Would you reproduce exactly the lines below from the one holding "εσωτερικό το καθιστούν" through the one holding "κάνει επίσης την", inclusive, and no others?
━━━ Data
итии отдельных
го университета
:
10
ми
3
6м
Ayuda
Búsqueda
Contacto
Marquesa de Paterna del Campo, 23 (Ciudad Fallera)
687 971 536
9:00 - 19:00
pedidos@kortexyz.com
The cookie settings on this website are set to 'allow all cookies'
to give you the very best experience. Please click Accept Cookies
━━━━━━
━━━ Data
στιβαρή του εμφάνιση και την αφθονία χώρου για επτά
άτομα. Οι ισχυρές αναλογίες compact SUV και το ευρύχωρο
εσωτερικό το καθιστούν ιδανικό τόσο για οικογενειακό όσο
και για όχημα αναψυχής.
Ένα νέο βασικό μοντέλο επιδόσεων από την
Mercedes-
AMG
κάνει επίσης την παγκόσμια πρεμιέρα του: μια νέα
━━━━━━
Result of the exercise -
εσωτερικό το καθιστούν ιδανικό τόσο για οικογενειακό όσο
και για όχημα αναψυχής.
Ένα νέο βασικό μοντέλο επιδόσεων από την
Mercedes-
AMG
κάνει επίσης την παγκόσμια πρεμιέρα του: μια νέα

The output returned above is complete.